Aksum's Ark
November 16, 2011 in Ethiopia ⋅ ☀️ 24 °C
We'd been driving through roadwork sites since starting our tour, and now we finally witnessed the fruits of all this labour. The road from our bush camp to our intended destination of Aksum was brand new and we managed to breeze into town before lunch. Give it another 5 years and my guess is that you could drive the length of Ethiopia in a hatchback (as long as you stick to the main roads). Like everywhere else I'd been to north of Botswana, this was another example of "Chinafrica". The machinery, the designers and the engineers all looked suspiciously Asian.
Aksum is one of the main attractions in Ethiopia. This is due to several good reasons: It was the centre of the ancient Aksumite empire, the Queen of Sheba was said to live here, and they claim to possess the Ark of the Covenant. UNESCO agrees (in principle), and has designated the whole area a World Heritage Site.
Dr Neville Chittick described the Aksumite Empire as "the last of the great civilisations of Antiquity to be revealed to modern knowledge". The Aksumite Emipre began to rise as early as 400BC, and by the 1st Century AD Greek merchants knew Aksum as a powerful capital. For almost 1000 years this empire held a strangle hold on the trade routes between Africa and Asia. After this, however, it went into a severe decline that plunged Ethiopia back into the dark ages for hundreds of years. Ethiopians also believe that the ruins on the edge of town represent the palace of the Queen of Sheba, and previous rulers have claimed lineage from King Solomon.
Ethiopians also believe that the local Mary of Zion church contains the Ark of the covenant. More specifically they believe that it is in a chapel out the back. They'll charge you 200birr (about $7) for the privalege of visiting the church, but naturally you can't see the Ark. In fact there is apparently only one guardian, and any other onlooker "bursts into flames". How the Ark knows the person not to torch is a mystery to me. Maybe it gets to vote on it's favourite priest? According to our local guide, most other churches around the country contain replicas of the ark, but you're not allowed to see them either. I didn't have the heart to tell them that I'm actually keeping the real Ark in my basement...but of course they're not allowed to see it.
Aksum has been the most tourist oriented town on our tour so far, and naturally this brought endles touts and scams. By the end of day one we must have been approached by a dozen people with varying scams of one type or another. Coincidentally, all of these touts seemed to be named "Teddy". One of the Teddy's was quite convincing and even came equipped with a tourism authority badge.
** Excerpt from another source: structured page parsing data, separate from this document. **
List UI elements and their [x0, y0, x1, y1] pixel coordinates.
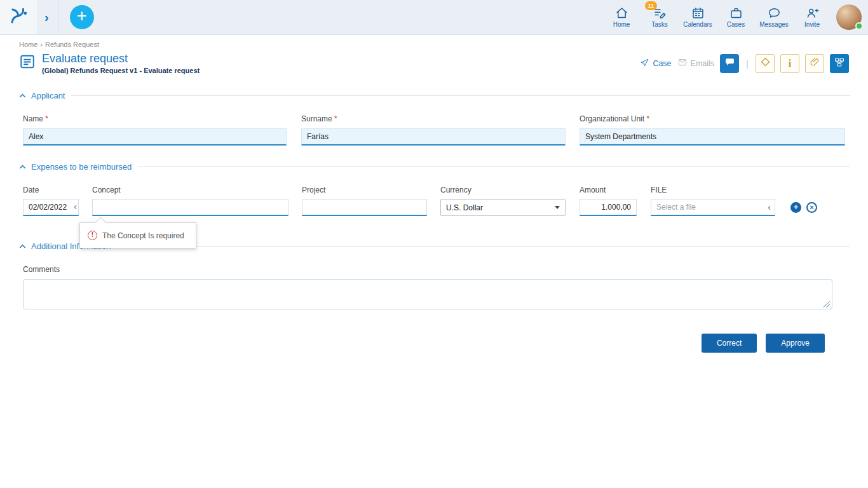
page-subtitle: (Global) Refunds Request v1 - Evaluate r…	[42, 67, 200, 74]
breadcrumb-home[interactable]: Home	[19, 41, 37, 48]
row-actions: + ×	[790, 202, 817, 213]
info-button[interactable]: i	[780, 54, 799, 73]
org-unit-label: Organizational Unit *	[580, 114, 845, 123]
expand-sidebar-chevron[interactable]: ›	[44, 10, 49, 25]
amount-input[interactable]	[580, 199, 637, 216]
col-currency: Currency	[440, 186, 566, 194]
section-divider	[138, 166, 850, 167]
org-chart-icon	[834, 57, 845, 71]
bizagi-logo-icon	[9, 7, 28, 27]
nav-label: Tasks	[651, 21, 668, 28]
approve-button[interactable]: Approve	[766, 334, 825, 353]
nav-calendars[interactable]: Calendars	[679, 6, 717, 28]
error-icon: !	[88, 231, 97, 240]
page-title: Evaluate request	[42, 52, 200, 65]
case-icon	[640, 58, 649, 69]
surname-label: Surname *	[301, 114, 566, 123]
breadcrumb-current[interactable]: Refunds Request	[45, 41, 99, 48]
topbar-nav: Home 11 Tasks Calendars	[602, 4, 868, 30]
nav-cases[interactable]: Cases	[717, 6, 755, 28]
emails-link[interactable]: Emails	[677, 58, 715, 69]
nav-invite[interactable]: Invite	[793, 6, 831, 28]
correct-button[interactable]: Correct	[702, 334, 757, 353]
emails-label: Emails	[691, 59, 715, 68]
expenses-section-header[interactable]: Expenses to be reimbursed	[19, 162, 850, 172]
section-divider	[118, 246, 850, 247]
name-input[interactable]	[23, 128, 287, 146]
expenses-column-headers: Date Concept Project Currency Amount FIL…	[23, 186, 850, 194]
user-avatar[interactable]	[836, 4, 862, 30]
required-asterisk: *	[334, 114, 337, 123]
case-label: Case	[653, 59, 671, 68]
online-status-dot	[855, 22, 863, 30]
name-label: Name *	[23, 114, 287, 123]
expense-row: ‹ U.S. Dollar Select a file ‹ + × ! The …	[23, 199, 850, 216]
topbar: › + Home 11 Tasks	[0, 0, 868, 35]
message-bubble-icon	[768, 6, 781, 20]
nav-tasks[interactable]: 11 Tasks	[641, 6, 679, 28]
task-form-icon	[19, 52, 36, 70]
header-toolbar: Case Emails | i	[640, 54, 849, 73]
expenses-section: Expenses to be reimbursed Date Concept P…	[19, 162, 850, 216]
validation-tooltip: ! The Concept Is required	[79, 222, 196, 248]
title-block: Evaluate request (Global) Refunds Reques…	[19, 52, 200, 74]
concept-input[interactable]	[92, 199, 288, 216]
attachments-button[interactable]	[805, 54, 824, 73]
new-case-button[interactable]: +	[70, 5, 94, 29]
dropdown-caret-icon	[555, 206, 560, 209]
section-title: Applicant	[31, 91, 65, 100]
file-upload-field[interactable]: Select a file ‹	[651, 199, 775, 216]
currency-value: U.S. Dollar	[446, 203, 483, 212]
currency-select[interactable]: U.S. Dollar	[440, 199, 566, 216]
col-amount: Amount	[580, 186, 637, 194]
diamond-icon	[760, 57, 771, 70]
chevron-up-icon	[19, 163, 26, 170]
col-date: Date	[23, 186, 79, 194]
briefcase-icon	[729, 6, 743, 20]
error-message: The Concept Is required	[102, 231, 184, 240]
info-icon: i	[789, 58, 791, 69]
remove-row-button[interactable]: ×	[806, 202, 817, 213]
nav-messages[interactable]: Messages	[755, 6, 793, 28]
surname-input[interactable]	[301, 128, 566, 146]
nav-label: Cases	[727, 21, 745, 28]
chevron-up-icon	[19, 92, 26, 99]
nav-home[interactable]: Home	[602, 6, 641, 28]
app-logo[interactable]	[0, 0, 37, 34]
invite-user-icon	[806, 6, 819, 20]
comments-button[interactable]	[720, 54, 739, 73]
file-placeholder: Select a file	[656, 203, 696, 212]
topbar-divider	[58, 0, 58, 35]
breadcrumb-separator: ›	[40, 41, 43, 48]
process-map-button[interactable]	[830, 54, 849, 73]
org-unit-input[interactable]	[580, 128, 845, 146]
required-asterisk: *	[45, 114, 48, 123]
home-icon	[615, 6, 628, 20]
date-picker-chevron[interactable]: ‹	[74, 202, 77, 211]
applicant-section-header[interactable]: Applicant	[19, 91, 850, 100]
resize-handle[interactable]	[824, 301, 830, 308]
paperclip-icon	[810, 57, 820, 70]
col-concept: Concept	[92, 186, 288, 194]
applicant-section: Applicant Name * Surname * Organizationa…	[19, 91, 850, 146]
project-input[interactable]	[302, 199, 427, 216]
tasks-count-badge: 11	[645, 1, 658, 10]
process-path-button[interactable]	[756, 54, 775, 73]
date-input[interactable]	[23, 199, 79, 216]
form-actions: Correct Approve	[19, 334, 825, 353]
nav-label: Messages	[759, 21, 789, 28]
toolbar-divider: |	[746, 58, 749, 69]
section-divider	[71, 95, 850, 96]
nav-label: Calendars	[683, 21, 712, 28]
add-row-button[interactable]: +	[790, 202, 801, 213]
breadcrumb: Home›Refunds Request	[0, 35, 868, 48]
case-link[interactable]: Case	[640, 58, 671, 69]
chevron-up-icon	[19, 243, 26, 250]
tasks-icon: 11	[653, 6, 667, 20]
col-file: FILE	[651, 186, 775, 194]
comments-textarea[interactable]	[23, 279, 832, 309]
envelope-icon	[677, 58, 688, 69]
nav-label: Invite	[804, 21, 820, 28]
section-title: Expenses to be reimbursed	[31, 162, 132, 172]
required-asterisk: *	[646, 114, 649, 123]
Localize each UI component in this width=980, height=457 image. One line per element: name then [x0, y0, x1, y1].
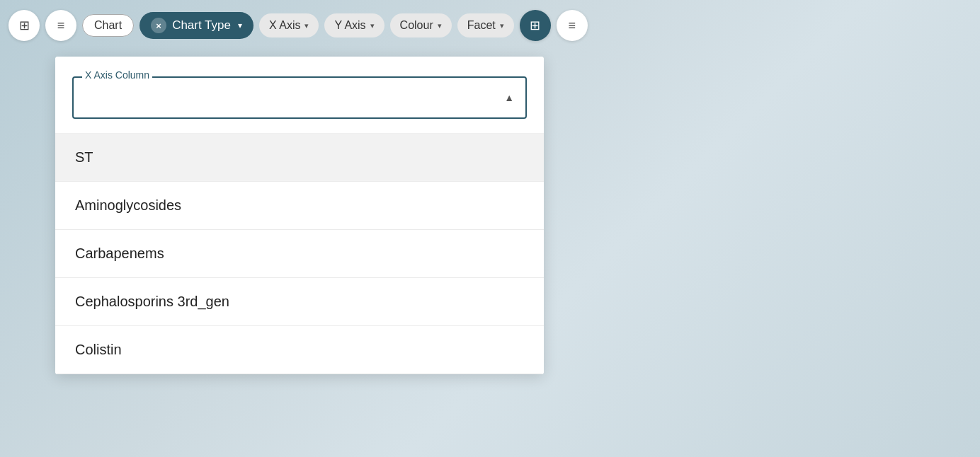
- menu-right-button[interactable]: ≡: [557, 10, 588, 41]
- select-container: X Axis Column ST Aminoglycosides Carbape…: [55, 57, 544, 133]
- menu-left-button[interactable]: ≡: [45, 10, 76, 41]
- list-item[interactable]: Cephalosporins 3rd_gen: [55, 278, 544, 326]
- x-axis-chevron-icon: ▾: [304, 21, 309, 30]
- chart-label-text: Chart: [94, 19, 122, 31]
- y-axis-label: Y Axis: [334, 19, 365, 32]
- x-axis-label: X Axis: [269, 19, 300, 32]
- list-item[interactable]: Colistin: [55, 326, 544, 374]
- x-axis-dropdown-panel: X Axis Column ST Aminoglycosides Carbape…: [55, 57, 544, 374]
- menu-left-icon: ≡: [57, 18, 65, 33]
- chart-type-label: Chart Type: [172, 18, 231, 33]
- chart-type-button[interactable]: × Chart Type ▾: [139, 12, 253, 39]
- colour-button[interactable]: Colour ▾: [390, 13, 452, 37]
- colour-label: Colour: [400, 19, 433, 32]
- list-item[interactable]: Carbapenems: [55, 230, 544, 278]
- x-axis-column-select[interactable]: ST Aminoglycosides Carbapenems Cephalosp…: [74, 78, 525, 117]
- chart-type-chevron-icon: ▾: [238, 21, 242, 30]
- colour-chevron-icon: ▾: [438, 21, 442, 30]
- x-axis-select-wrapper: X Axis Column ST Aminoglycosides Carbape…: [72, 76, 527, 119]
- x-axis-column-label: X Axis Column: [82, 69, 152, 81]
- facet-label: Facet: [467, 19, 496, 32]
- facet-button[interactable]: Facet ▾: [457, 13, 514, 37]
- list-item[interactable]: Aminoglycosides: [55, 182, 544, 230]
- toolbar: ⊞ ≡ Chart × Chart Type ▾ X Axis ▾ Y Axis…: [0, 0, 980, 51]
- sliders-right-button[interactable]: ⊞: [520, 10, 551, 41]
- sliders-left-icon: ⊞: [19, 18, 30, 33]
- facet-chevron-icon: ▾: [500, 21, 504, 30]
- y-axis-button[interactable]: Y Axis ▾: [324, 13, 384, 37]
- list-item[interactable]: ST: [55, 134, 544, 182]
- chart-type-close-icon[interactable]: ×: [151, 18, 166, 33]
- x-axis-button[interactable]: X Axis ▾: [259, 13, 319, 37]
- dropdown-list: ST Aminoglycosides Carbapenems Cephalosp…: [55, 133, 544, 374]
- y-axis-chevron-icon: ▾: [370, 21, 375, 30]
- menu-right-icon: ≡: [569, 18, 576, 33]
- sliders-right-icon: ⊞: [530, 18, 540, 33]
- sliders-left-button[interactable]: ⊞: [8, 10, 40, 41]
- chart-breadcrumb: Chart: [82, 14, 134, 37]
When we later went to the tourism office they informed us that the real Teddy was currently in Addis on business...at least that explained the choice of name. Fortunately our trip included a tour of Aksum and the following day we saw all the major attractions including the Stelae field and the King Ezana's inscription.
A Stele is the Aksumite equivalent of an obelisk and some contained amazing carvings. Each stele marked the site of an underground tomb and some were over 20m high. It also contains a 33m bohemoth, the Great Stele. It is believed to be the largest single block of stone that humans have ever tried to erect, even dwarfing the obelisks in Egypt. Unfortunately it lies shattered in the ground, exactly where it fell over 1600 years ago. Historians believe that it collapsed during erection...hope noone was standing under that!
King Ezana's inscription sits in a very understated shack. Only uncovered in 1981 by a local farmer, it is the Ethiopian equivalent of the more famous Rosetta Stone. It contains text in Sabaean, the local Ge'ez and most importantly Greek. It apparently translates (a bit more eloquently) to "move this stone and die", so the shack was built around it ,and there is still sits.
While in town we adopted a favourite local restaurant where we discovered Sukwa (no idea how it's spelt). Ethiopian's fast on Wednesday and Friday, and most days in between (a mind-blowing total of 200 days per year) and Sukwa is one of the permissible fasting meals. We wouldn't complain about fasting either, because even when meat became available we stuck to Sukwa. It is a spiced tomato paste/soup that you dip bread into, and we washed it down with freshly blended mango juice for the sum total of about $2...happy days!